David A. Snow
Snow's research constitutes one of the most original and groundbreaking bodies of work in the discipline.[peacock term] While it addresses a number of discrete theoretical and empirical problems, it has the common goal of creating general conceptual tools to comprehend the dynamics of everyday social interaction. Snow’s influence is particularly deep in two areas of the discipline: social movements and social inequality.
Perhaps Snow’s single greatest scholarly achievement is the creation of the “framing perspective” on social movements, which focuses on the negotiable and emergent meanings of social-movement issues, tactics, and participants. Snow’s approach is more social psychological and agency-centered than competing perspectives. The framing perspective focuses attention on the signifying work or meaning construction engaged in by movement adherents (e.g., leaders, activists, and rank-and-file participants) and other actors (e.g., adversaries, institutional elites, media, counter movements) relevant to the interests of movements and the challenges they mount in pursuit of those interests. Snow's work problematizes the meanings associated with relevant events, activities, places, and actors, suggesting that those meanings are typically contestable and negotiable and thus open to debate and differential interpretation. From this vantage point, mobilizing grievances are seen neither as naturally occurring sentiments nor as arising automatically from specifiable material conditions, but as the result of interactively-based interpretation or signifying work.
Snow’s research on social inequality focuses on the social psychology of extreme poverty and homelessness. In his best-known work in this area, Down on Their Luck (University of California Press 1993, Portuguese translation 1998), Snow and co-author (and former student) Leon Anderson examine the everyday challenges faced by homeless men and women, using data from hundreds of hours of interviews, participant observation, and social service agencies. On this unique and expansive empirical base, Snow and Anderson reveal who the homeless are, how they live, and why they have ended up on the streets. They debunk several popular myths of the homeless with their portrayal of adaptive, resourceful, and pragmatic men and women.

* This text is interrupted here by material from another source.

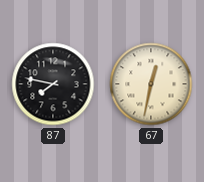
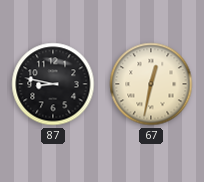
87: 7:47 -> 8:47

Among the book’s many honors, Down on Their Luck earned a place on a list of the best ethnographies published between 1950 and 2000 by the journal Contemporary Sociology.
Honors and awards
Snow has received multiple honors and awards for his work. The Society for the Study of Social Problems awarded Snow the Lee Founders Award for his career contributions to the study of social problems in 2008. In 2011, he earned UCI’s highest campus-level distinction for faculty, Distinguished Professor. In 2012, the UCI Alumni Association granted Snow the Lauds & Laurels Award for Outstanding Faculty Achievement. In 2013, Snow won the McCarthy Award from the Center for the Study of Social Movements at the University of Notre Dame.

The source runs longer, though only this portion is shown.